Collected data
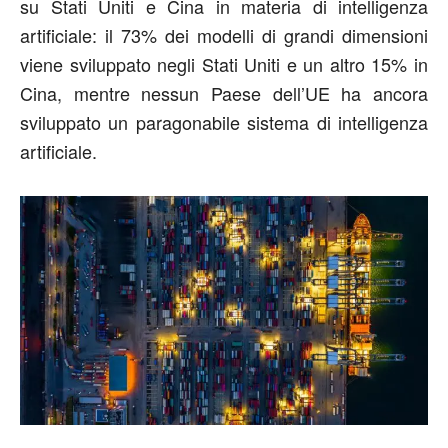
su Stati Uniti e Cina in materia di intelligenza
artificiale: il 73% dei modelli di grandi dimensioni
viene sviluppato negli Stati Uniti e un altro 15% in
Cina, mentre nessun Paese dell’UE ha ancora
sviluppato un paragonabile sistema di intelligenza
artificiale.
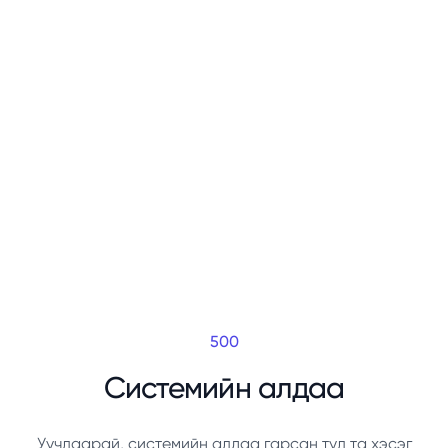
500
Системийн алдаа
Уучлаарай, системийн алдаа гарсан тул та хэсэг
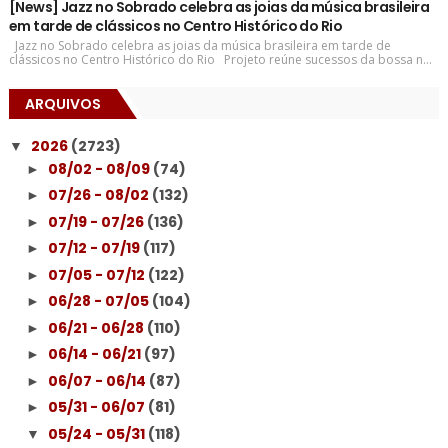
[News] Jazz no Sobrado celebra as joias da música brasileira
em tarde de clássicos no Centro Histórico do Rio
Jazz no Sobrado celebra as joias da música brasileira em tarde de
clássicos no Centro Histórico do Rio Projeto reúne sucessos da bossa n...
ARQUIVOS
2026
(2723)
▼
08/02 - 08/09
(74)
►
07/26 - 08/02
(132)
►
07/19 - 07/26
(136)
►
07/12 - 07/19
(117)
►
07/05 - 07/12
(122)
►
06/28 - 07/05
(104)
►
06/21 - 06/28
(110)
►
06/14 - 06/21
(97)
►
06/07 - 06/14
(87)
►
05/31 - 06/07
(81)
►
05/24 - 05/31
(118)
▼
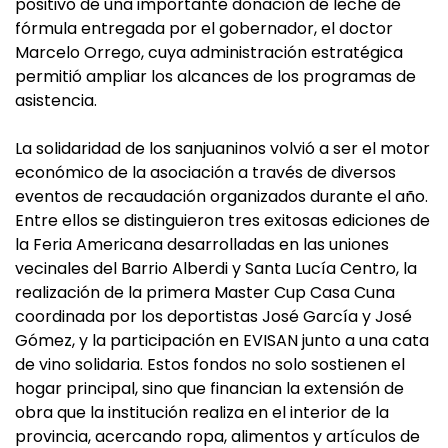
positivo de una importante donación de leche de
fórmula entregada por el gobernador, el doctor
Marcelo Orrego, cuya administración estratégica
permitió ampliar los alcances de los programas de
asistencia.
La solidaridad de los sanjuaninos volvió a ser el motor
económico de la asociación a través de diversos
eventos de recaudación organizados durante el año.
Entre ellos se distinguieron tres exitosas ediciones de
la Feria Americana desarrolladas en las uniones
vecinales del Barrio Alberdi y Santa Lucía Centro, la
realización de la primera Master Cup Casa Cuna
coordinada por los deportistas José García y José
Gómez, y la participación en EVISAN junto a una cata
de vino solidaria. Estos fondos no solo sostienen el
hogar principal, sino que financian la extensión de
obra que la institución realiza en el interior de la
provincia, acercando ropa, alimentos y artículos de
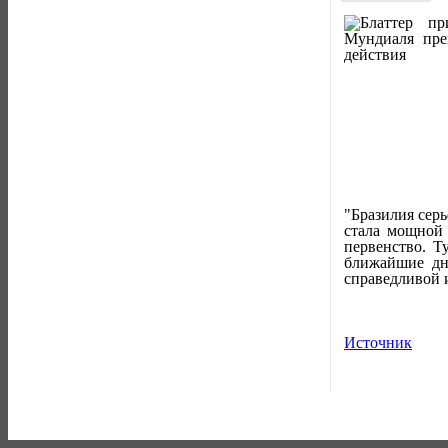
"Бразилия серь
стала мощной 
первенство. Т
ближайшие дн
справедливой и
Источник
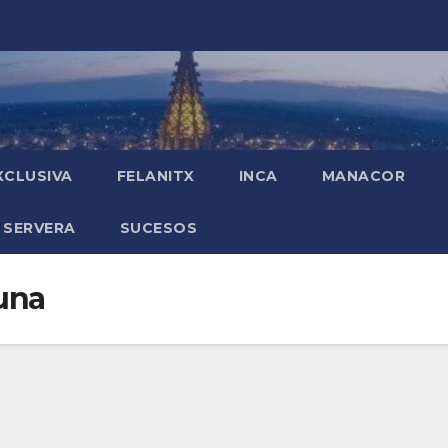
XCLUSIVA
FELANITX
INCA
MANACOR
 SERVERA
SUCESOS
Luna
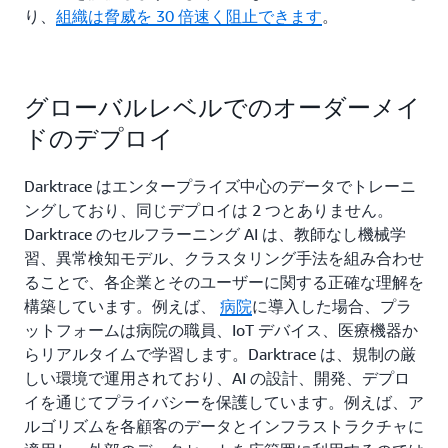
り、
組織は脅威を 30 倍速く阻止できます
。
グローバルレベルでのオーダーメイ
ドのデプロイ
Darktrace はエンタープライズ中心のデータでトレーニ
ングしており、同じデプロイは 2 つとありません。
Darktrace のセルフラーニング AI は、教師なし機械学
習、異常検知モデル、クラスタリング手法を組み合わせ
ることで、各企業とそのユーザーに関する正確な理解を
構築しています。例えば、
病院
に導入した場合、プラ
ットフォームは病院の職員、IoT デバイス、医療機器か
らリアルタイムで学習します。Darktrace は、規制の厳
しい環境で運用されており、AI の設計、開発、デプロ
イを通じてプライバシーを保護しています。例えば、ア
ルゴリズムを各顧客のデータとインフラストラクチャに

## YOUR ASSIGNMENT
Once you have counted the lines of the data that contain the word "joias", please reply with that number alone.

## TASK ANSWER
2